Sunday, February 26, 2012

New Year

Every year bright and early on 1st January birders all over the country start their year list. From dawn, every new call and sound, every bird flying across the horizon, is recorded diligently on the new list. Then often out to a full range of birding sites to try and hit the magic 100 on 1st Jan.

There’s some snags with this. It’s a bit anti-social as family and friends are often around enjoying the break. There’s quite a good chance of being drunk or hungover. And the weather isn’t often ideal for charging round the country – black ice and daylight for about an hour a day. Usually I pass up the opportunity.

More significantly, is this the right time to start the birding year? Other calendars don’t start on the 1st Jan. The financial year starts on 5th April. And the academic year starts variably in September or October. There’s no reason why 1st Jan should mark the start of the birding year. So I got thinking what the most sensible date to start the birding year should be?

We know that finding a clean date is impossible, but the 1st of Jan is smack bang in the middle of a season. Cold snaps can cause influxes and these may occur either side of the new year divide. Winter is split across two recording periods for no good birding reason. We know the simple birding seasons of migration, breeding, migration back, and wintering are not neat activities with clear start and end dates. There’s always overlap, whether its in June when those waders on the local scrape might be late migrating north, or early migrating back, and then in winter birds move around due to cold spells. But if there is such a thing as a year end it would surely be at the end of winter. The new breeding year is set to start and the whole business of migration is about to start again.

My first guess was 14th Feb. A notable date, and conveniently allows some or all of Feb half term to fall in the new year. But the reality of winter is that the last week of Jan and the first two weeks of Feb are often the coldest, so we could, as this year, be in the middle of a cold snap with all sorts of birds still moving around. So our year-end should occur after this. From the other end, the spring equinox date of 21st March is a candidate; equality of daylight and night with a proper recognised start of spring ,but some migrants have already arrived at this time so this is too late. We need to be clear of any significant migrants turning up.

I’ve chosen 1st March.
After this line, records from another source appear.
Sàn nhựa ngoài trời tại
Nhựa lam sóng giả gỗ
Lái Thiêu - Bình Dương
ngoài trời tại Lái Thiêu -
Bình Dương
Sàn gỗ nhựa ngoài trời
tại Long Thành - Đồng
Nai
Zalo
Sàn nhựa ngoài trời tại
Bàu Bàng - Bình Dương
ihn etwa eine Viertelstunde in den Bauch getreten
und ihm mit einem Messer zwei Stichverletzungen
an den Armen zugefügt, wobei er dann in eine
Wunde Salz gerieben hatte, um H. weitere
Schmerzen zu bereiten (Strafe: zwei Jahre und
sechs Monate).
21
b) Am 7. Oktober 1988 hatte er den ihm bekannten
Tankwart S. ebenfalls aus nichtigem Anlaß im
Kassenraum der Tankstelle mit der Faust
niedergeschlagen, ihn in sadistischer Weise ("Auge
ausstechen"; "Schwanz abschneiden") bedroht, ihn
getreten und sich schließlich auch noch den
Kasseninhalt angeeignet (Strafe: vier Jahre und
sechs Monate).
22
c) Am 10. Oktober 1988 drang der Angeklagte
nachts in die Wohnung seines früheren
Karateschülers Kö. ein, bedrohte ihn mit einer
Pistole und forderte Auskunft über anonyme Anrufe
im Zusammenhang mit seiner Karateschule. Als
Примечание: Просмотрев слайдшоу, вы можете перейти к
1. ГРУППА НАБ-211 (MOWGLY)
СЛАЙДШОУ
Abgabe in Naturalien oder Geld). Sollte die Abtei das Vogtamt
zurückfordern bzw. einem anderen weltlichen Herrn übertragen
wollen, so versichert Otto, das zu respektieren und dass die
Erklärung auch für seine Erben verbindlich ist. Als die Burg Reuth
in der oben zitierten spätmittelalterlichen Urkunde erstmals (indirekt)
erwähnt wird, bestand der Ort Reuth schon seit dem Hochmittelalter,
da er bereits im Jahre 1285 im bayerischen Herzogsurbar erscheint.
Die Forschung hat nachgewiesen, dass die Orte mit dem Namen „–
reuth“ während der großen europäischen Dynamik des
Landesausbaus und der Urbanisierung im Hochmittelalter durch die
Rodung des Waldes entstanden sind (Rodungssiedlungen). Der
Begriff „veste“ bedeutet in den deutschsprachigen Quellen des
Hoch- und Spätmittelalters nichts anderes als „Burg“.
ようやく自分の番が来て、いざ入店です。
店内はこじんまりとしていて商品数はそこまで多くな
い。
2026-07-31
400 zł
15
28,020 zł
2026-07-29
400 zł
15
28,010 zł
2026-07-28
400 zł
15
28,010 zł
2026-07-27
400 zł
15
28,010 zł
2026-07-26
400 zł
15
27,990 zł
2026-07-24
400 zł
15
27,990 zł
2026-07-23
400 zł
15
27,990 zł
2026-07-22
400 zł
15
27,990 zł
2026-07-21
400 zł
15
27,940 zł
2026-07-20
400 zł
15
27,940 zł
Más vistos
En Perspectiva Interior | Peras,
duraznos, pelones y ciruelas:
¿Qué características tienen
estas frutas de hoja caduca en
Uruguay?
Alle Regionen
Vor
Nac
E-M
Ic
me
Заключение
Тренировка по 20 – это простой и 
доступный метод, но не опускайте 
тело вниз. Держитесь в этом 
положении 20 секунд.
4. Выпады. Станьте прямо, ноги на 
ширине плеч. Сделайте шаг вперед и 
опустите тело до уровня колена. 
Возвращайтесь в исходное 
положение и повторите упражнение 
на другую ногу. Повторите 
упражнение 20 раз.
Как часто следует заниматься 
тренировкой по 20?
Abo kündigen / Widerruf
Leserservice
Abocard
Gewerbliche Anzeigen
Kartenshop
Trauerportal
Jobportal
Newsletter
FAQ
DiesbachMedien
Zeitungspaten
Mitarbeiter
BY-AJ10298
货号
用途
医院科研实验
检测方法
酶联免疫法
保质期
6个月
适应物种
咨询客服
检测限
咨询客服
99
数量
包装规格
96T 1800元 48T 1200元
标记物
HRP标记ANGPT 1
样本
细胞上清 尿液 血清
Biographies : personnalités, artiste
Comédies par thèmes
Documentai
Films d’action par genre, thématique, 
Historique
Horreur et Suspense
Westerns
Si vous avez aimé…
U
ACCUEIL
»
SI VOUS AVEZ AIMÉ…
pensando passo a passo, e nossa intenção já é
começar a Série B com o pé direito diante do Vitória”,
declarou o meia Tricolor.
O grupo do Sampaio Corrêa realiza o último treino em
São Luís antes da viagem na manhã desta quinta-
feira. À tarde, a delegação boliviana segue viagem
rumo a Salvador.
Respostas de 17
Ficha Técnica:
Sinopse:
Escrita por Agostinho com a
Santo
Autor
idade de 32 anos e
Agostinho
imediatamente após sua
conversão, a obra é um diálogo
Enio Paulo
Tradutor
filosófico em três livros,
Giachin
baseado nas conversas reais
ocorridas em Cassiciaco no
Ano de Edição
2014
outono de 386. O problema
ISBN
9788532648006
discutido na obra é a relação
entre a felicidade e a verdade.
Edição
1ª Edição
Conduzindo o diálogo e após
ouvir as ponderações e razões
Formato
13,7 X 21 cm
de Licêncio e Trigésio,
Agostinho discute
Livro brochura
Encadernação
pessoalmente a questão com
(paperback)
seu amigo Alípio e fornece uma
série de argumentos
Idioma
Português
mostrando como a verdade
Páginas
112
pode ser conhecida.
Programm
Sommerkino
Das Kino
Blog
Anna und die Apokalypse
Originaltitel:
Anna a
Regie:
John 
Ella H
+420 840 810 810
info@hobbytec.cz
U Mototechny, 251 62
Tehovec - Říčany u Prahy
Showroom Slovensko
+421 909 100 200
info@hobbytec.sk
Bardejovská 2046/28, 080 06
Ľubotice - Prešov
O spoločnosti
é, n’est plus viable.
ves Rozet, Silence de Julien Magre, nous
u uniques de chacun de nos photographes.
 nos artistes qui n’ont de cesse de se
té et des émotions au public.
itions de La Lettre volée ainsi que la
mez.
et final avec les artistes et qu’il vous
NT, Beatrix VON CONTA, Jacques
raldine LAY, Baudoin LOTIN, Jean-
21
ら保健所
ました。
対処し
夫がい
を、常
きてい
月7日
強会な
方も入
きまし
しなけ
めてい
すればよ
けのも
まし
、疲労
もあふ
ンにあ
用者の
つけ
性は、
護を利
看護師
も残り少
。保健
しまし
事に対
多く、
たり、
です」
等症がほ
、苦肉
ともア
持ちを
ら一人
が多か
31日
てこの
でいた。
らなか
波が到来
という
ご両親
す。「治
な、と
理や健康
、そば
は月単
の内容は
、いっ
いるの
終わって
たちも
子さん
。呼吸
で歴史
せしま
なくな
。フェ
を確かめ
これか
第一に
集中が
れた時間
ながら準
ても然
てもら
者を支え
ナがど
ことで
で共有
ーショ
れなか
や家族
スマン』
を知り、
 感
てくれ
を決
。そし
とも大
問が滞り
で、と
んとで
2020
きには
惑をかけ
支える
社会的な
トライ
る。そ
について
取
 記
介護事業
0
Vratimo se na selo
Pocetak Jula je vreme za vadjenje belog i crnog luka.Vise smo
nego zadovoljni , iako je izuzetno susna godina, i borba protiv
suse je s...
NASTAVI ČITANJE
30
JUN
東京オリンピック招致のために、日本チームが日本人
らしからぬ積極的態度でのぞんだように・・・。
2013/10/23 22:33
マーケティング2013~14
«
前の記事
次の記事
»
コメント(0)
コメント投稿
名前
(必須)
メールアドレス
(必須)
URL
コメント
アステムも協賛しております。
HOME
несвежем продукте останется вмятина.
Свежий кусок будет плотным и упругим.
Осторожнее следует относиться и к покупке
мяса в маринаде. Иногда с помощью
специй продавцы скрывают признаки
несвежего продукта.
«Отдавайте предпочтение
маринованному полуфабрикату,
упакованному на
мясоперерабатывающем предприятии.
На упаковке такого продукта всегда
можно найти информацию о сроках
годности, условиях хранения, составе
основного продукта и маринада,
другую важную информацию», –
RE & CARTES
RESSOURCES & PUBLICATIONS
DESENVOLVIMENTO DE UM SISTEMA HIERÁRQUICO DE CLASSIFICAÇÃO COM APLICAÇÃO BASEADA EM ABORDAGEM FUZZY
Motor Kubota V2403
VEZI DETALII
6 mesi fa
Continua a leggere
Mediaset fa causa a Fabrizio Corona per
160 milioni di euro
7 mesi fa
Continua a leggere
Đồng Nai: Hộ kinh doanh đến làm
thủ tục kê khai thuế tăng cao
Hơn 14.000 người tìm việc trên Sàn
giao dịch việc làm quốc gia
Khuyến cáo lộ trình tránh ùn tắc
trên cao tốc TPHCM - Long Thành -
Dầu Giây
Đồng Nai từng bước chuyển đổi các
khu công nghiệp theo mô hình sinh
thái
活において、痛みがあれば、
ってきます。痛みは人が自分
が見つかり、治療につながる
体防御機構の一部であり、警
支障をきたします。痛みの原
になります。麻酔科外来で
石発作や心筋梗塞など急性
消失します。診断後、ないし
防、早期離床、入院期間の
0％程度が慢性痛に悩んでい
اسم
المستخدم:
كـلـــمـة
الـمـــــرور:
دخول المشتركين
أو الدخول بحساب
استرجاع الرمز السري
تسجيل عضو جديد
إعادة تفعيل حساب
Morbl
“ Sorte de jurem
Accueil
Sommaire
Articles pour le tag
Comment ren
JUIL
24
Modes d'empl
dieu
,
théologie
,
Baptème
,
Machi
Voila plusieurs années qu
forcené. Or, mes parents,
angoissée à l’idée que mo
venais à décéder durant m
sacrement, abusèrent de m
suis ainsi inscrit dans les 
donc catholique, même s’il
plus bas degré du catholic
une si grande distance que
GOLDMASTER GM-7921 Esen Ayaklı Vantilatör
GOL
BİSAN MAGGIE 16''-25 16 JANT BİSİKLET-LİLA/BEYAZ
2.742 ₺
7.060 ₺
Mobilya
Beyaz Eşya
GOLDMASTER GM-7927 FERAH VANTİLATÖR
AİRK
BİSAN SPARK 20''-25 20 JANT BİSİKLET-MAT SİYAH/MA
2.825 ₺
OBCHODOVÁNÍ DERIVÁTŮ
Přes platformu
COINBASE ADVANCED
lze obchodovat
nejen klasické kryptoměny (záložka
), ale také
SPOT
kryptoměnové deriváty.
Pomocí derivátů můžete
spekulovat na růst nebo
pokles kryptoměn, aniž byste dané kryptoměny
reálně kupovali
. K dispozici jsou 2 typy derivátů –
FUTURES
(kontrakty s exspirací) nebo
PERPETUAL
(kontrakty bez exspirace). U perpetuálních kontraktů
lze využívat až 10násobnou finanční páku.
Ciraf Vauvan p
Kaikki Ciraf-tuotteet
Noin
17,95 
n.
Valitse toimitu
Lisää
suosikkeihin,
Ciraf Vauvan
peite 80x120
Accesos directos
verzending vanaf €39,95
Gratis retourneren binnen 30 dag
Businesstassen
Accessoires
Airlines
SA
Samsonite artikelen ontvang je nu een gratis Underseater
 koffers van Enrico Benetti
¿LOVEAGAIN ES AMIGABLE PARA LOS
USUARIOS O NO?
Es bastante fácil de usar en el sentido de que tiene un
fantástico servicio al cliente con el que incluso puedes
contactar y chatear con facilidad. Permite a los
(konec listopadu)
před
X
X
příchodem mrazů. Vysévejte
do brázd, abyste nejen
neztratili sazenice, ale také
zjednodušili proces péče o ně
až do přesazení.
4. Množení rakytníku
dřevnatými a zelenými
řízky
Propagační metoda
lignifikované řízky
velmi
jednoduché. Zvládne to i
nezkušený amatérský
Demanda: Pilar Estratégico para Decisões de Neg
It’s a reasonably clear date, and its in a clear space unlikely to be in the middle of major cold-weather movements, and well before the spring migration has started. I’m looking forward to starting the new year this week. Just a few weeks before it starts to fill up with spring migrants, and when we get to the middle of winter I can still keep all the birds form a single season on one list.

A couple of weeks ago the weather was like the shots below. But today its warm. Blossom is beginning to appear. From reports around the country the Lapwings and Curlews are back on the moors, and Herons are nesting in Regents Park. Spring is almost here. Time for a new start, a new year, and a new list.